Thickly layered paintings of varying scales that elegantly and intentionally blur the boundaries between figuration and abstraction depict the emotionally loaded details of the everyday that Taylor Reynaga is invested in. Men wearing cowboy hats at a soccer stadium, a vaquero dancing with a woman at what could be a wedding, an illegal cockfight, a table filled with food—these common scenes on Taylor Reynaga’s canvases are fairly ordinary at first. When closely analyzed however, one notices that some of his pictures are painted on tablecloths or old bed sheets; that a cowboy hat is painted next to the flower table arrangement that a mother has made; or that the food on the table clearly tells us that whoever sat to enjoy it had limited means. The nuanced approach to engage with the charged relationship between masculinity and the domestic, the lives of mixed race people, and the inequities of class is what makes Taylor Reynaga’s practice distinct from his peers and predecessors. In a canon of Art History that has very narrowly defined what we consider Chicanx or Latinx art, Taylor’s works exist uncomfortably. The political in his practice is embodied, viscerally felt, and sited in the most private acts.

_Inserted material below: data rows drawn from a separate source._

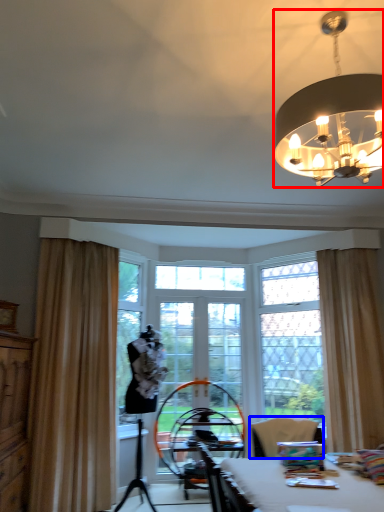 Question: Which object appears farthest to the camera in this image, lamp (highlighted by a red box) or chair (highlighted by a blue box)?

Choices:
 (A) lamp
 (B) chair

Answer: (B) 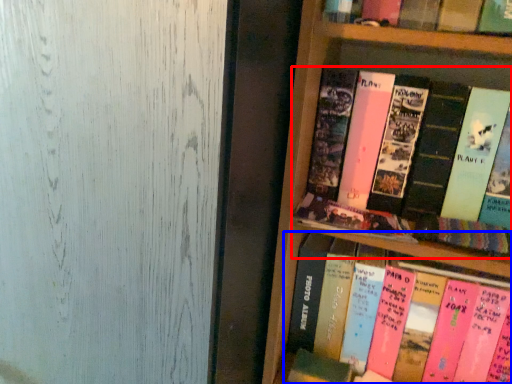 Question: Among these objects, which one is nearest to the camera, book (highlighted by a red box) or book (highlighted by a blue box)?

Choices:
 (A) book
 (B) book

Answer: (A)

Despite the bold painterly gestures and bursts of bright color that have come to define his stylistic approach, there is a quietness in the work and as you encounter it the experience resembles one of being invited to see a family photo album—albeit one that speaks to the realities of many families and not just one.
Taylor Reynaga received his BA in 2014 from California State University. Taylor Reynaga’s work has been presented in solo exhibitions at The Mistake Room, Guadalajara; The Newsstand Project, Los Angeles; Capital Gallery, San Francisco. His works have been included in group exhibitions at Fort Gansevoort, New York; The Pit, Los Angeles; Ever Gold [Projects], San Francisco; Steve Turner, Los Angeles; Penske Projects, Montecito.